The New Year is always seen as a new beginning for most people. It’s a time to start over, forget the mistakes of the previous year and prepare for the shit that is going to come to them in the coming year. This New Year has left me perplexed on how I want to go about my new year. Like most people, I wrote New Year’s resolutions. They were the typical, things most people try to accomplish when the clock strikes midnight. I wanted to start eating healthier, or more, honestly. I only eat about once or twice a day at most. I considered going vegetarian for the New Year, but I honestly love Pork Roll way too much to allow myself to do that. I wanted to start writing more. I got a ton of journals for Christmas from random friends, and I want to be able to fill them up but I’m constantly stuck in a perpetual cycle of writer’s block, only really able to find the words that will explain how I’m feeling at the time, not able to create beautiful words of poetry or short stories that I want to. I want to quit smoking cigarettes, which I hope I’ll be able to do this year. I’m using my wisdom teeth surgery as a catalyst for that one. But, every time I try to quit, something big and annoying happens in my life and the stress smoking starts up again.
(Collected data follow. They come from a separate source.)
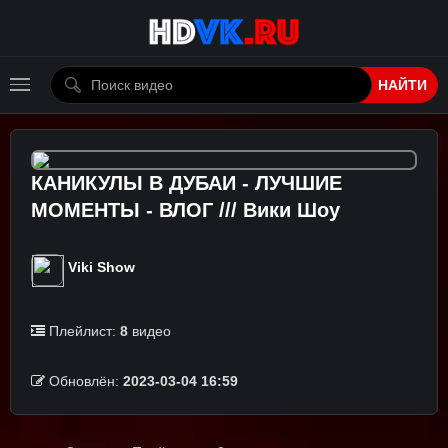
НАЙТИ
КАНИКУЛЫ В ДУБАИ - ЛУЧШИЕ
МОМЕНТЫ - ВЛОГ /// Вики Шоу
Viki Show
Плейлист:
8
видео
Обновлён:
2023-03-04 16:59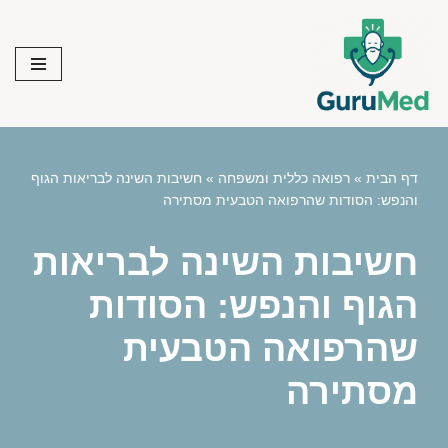
Skip
to
content
דף הבית
»
רפואה כללית ומשפחה
»
חשיבות השינה לבריאות הגוף
והנפש: הסודות שהרפואה הטבעית מסתירה
חשיבות השינה לבריאות
הגוף והנפש: הסודות
שהרפואה הטבעית
מסתירה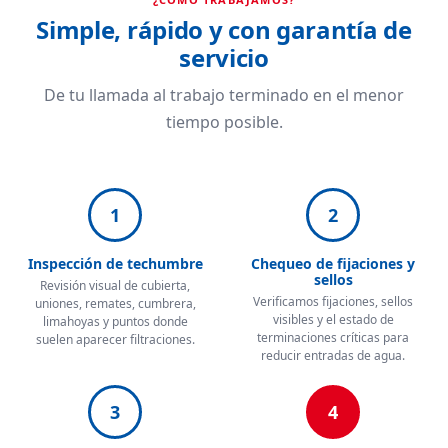
Simple, rápido y con garantía de
servicio
De tu llamada al trabajo terminado en el menor
tiempo posible.
1
2
Inspección de techumbre
Chequeo de fijaciones y
sellos
Revisión visual de cubierta,
Verificamos fijaciones, sellos
uniones, remates, cumbrera,
visibles y el estado de
limahoyas y puntos donde
terminaciones críticas para
suelen aparecer filtraciones.
reducir entradas de agua.
3
4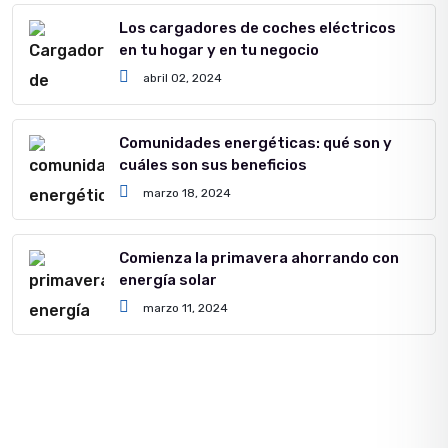
Los cargadores de coches eléctricos
en tu hogar y en tu negocio
abril 02, 2024
Comunidades energéticas: qué son y
cuáles son sus beneficios
marzo 18, 2024
Comienza la primavera ahorrando con
energía solar
marzo 11, 2024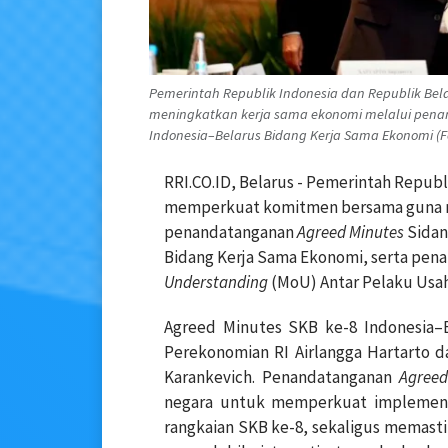
Pemerintah Republik Indonesia dan Republik B
meningkatkan kerja sama ekonomi melalui penan
Indonesia–Belarus Bidang Kerja Sama Ekonomi (Fot
RRI.CO.ID, Belarus - Pemerintah Republ
memperkuat komitmen bersama guna m
penandatanganan
Agreed Minutes
Sidan
Bidang Kerja Sama Ekonomi, serta pe
Understanding
(MoU) Antar Pelaku Usaha
Agreed Minutes SKB ke-8 Indonesia–B
Perekonomian RI Airlangga Hartarto d
Karankevich. Penandatanganan
Agreed
negara untuk memperkuat implementa
rangkaian SKB ke-8, sekaligus memasti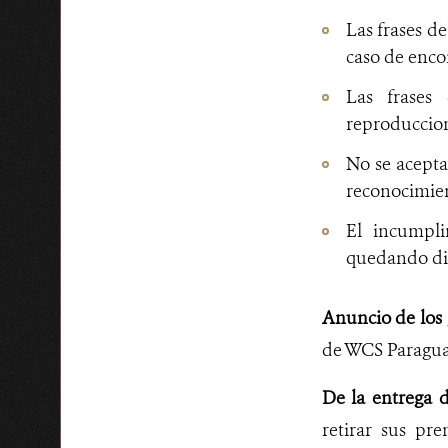
Las frases de
caso de enco
Las frases
reproduccion
No se acepta
reconocimien
El incumpli
quedando d
Anuncio de los
de WCS Paraguay
De la entrega 
retirar sus pr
I have lists and lists of things I want to accomplish this year. However, the most important thing I want to accomplish is being happy. The holidays created a whirlwind of different emotions that I dealt with by drinking and sleeping my days away. I’ve been depressed beyond belief, which no one has noticed because I’ve been able to keep a mask of false happiness on my face while a hole was being dug into my chest and I just wanted to die. But, I don’t want the constant feeling of dread and hatred for myself to follow me into the New Year. I want to be happy. I want to travel and see new places and find myself in those new places. I want to do little things that will make my day and make each sunrise worth seeing when I wake up in the morning. I want to surround myself with people who give a shit about me and are happy themselves, and maybe that happiness will permeate into my subconscious and it will allow me to be constantly happy, instead of constantly depressed. I’m taking small steps into finding that person, that happy and lively person, within myself. I hope this year will be the year I am able to finally accomplish that.
And I’m not saying that I’m never happy. I have small bursts of happiness, but they only last about an hour max. Then, the rest of my day is filled with overthinking and worrying that I fucked something up. But, hopefully, this year will be different. I will allow myself to be happy. This year, hopefully, will be my year. But, it’s only January. We’ll see where this year takes me.